▶ **Brief**
Only some lines are wanted. Transcribe, exactly, the lines below from the line with "Fahrerhaus verschafft. Auch" up to and including the line with "der Bereich hinter dem Fahrzeug einsehbar.".

▶ **Input**

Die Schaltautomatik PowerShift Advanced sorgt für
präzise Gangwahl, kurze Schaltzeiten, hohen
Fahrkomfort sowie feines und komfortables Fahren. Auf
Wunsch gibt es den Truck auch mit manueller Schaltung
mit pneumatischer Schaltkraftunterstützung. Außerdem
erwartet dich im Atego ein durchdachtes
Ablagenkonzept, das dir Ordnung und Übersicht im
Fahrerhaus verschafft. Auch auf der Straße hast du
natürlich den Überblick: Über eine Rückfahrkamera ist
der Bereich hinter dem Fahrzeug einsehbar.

...

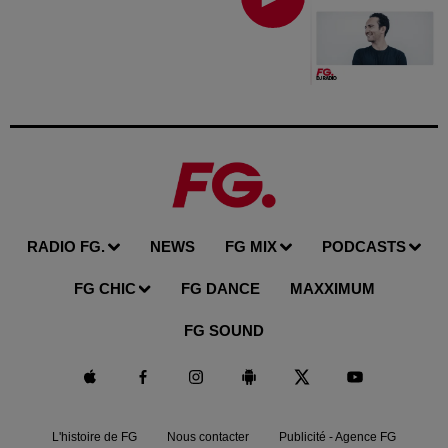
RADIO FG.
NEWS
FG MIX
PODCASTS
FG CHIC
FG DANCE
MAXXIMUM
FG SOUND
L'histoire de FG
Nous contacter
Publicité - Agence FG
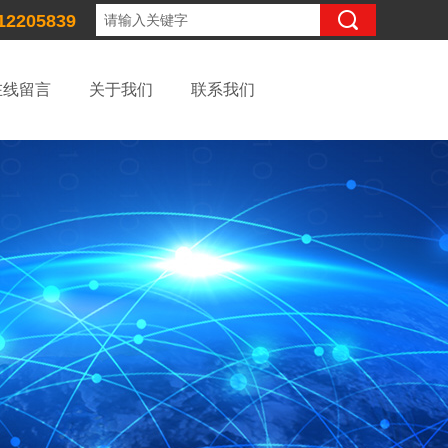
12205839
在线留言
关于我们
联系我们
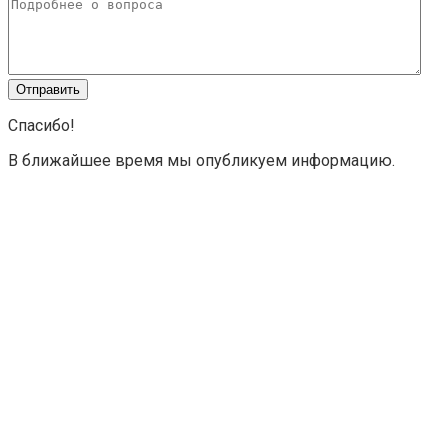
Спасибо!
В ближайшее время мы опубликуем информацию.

* * *

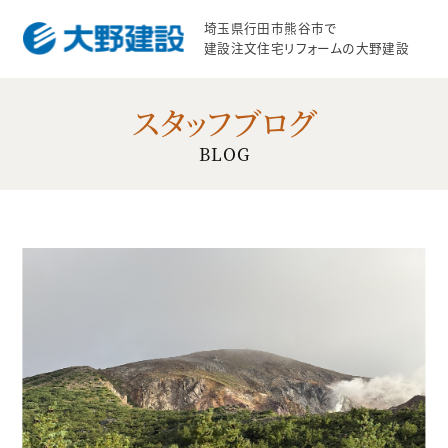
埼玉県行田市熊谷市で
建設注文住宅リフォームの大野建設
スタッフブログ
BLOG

▶ **Exercise answer**
Fahrerhaus verschafft. Auch auf der Straße hast du
natürlich den Überblick: Über eine Rückfahrkamera ist
der Bereich hinter dem Fahrzeug einsehbar.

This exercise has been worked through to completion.